If a line includes "investissement", copy it out of the entries.

=== Section Start ===

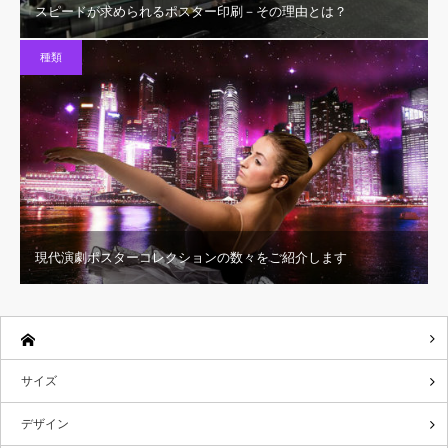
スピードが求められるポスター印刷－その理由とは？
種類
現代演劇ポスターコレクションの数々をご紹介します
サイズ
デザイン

=== Section End ===
=== Section Start ===

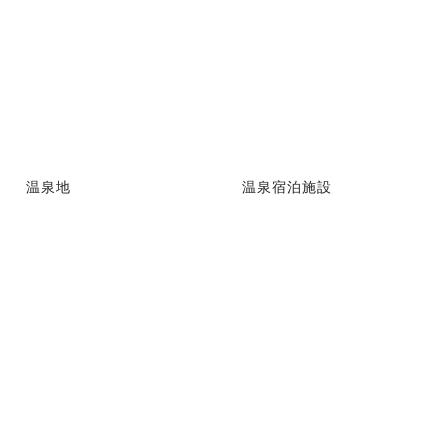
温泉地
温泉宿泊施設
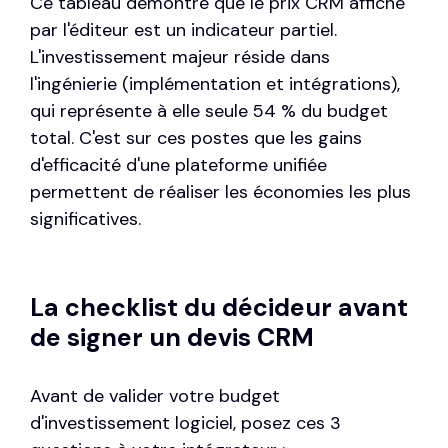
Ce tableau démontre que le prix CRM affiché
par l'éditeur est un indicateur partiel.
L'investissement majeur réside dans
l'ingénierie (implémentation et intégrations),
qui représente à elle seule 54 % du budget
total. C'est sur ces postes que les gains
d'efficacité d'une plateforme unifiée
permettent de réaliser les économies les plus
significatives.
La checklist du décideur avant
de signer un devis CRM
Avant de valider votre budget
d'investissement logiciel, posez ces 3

=== Section End ===
=== Section Start ===

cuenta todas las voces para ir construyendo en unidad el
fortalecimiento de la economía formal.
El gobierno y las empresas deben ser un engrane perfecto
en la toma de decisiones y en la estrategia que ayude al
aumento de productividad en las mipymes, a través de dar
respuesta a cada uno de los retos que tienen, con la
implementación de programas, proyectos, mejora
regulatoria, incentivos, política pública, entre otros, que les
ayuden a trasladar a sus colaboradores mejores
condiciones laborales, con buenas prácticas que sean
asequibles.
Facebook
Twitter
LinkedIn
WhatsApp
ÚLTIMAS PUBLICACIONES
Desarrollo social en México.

=== Section End ===

Your solution:
L'investissement majeur réside dans
d'investissement logiciel, posez ces 3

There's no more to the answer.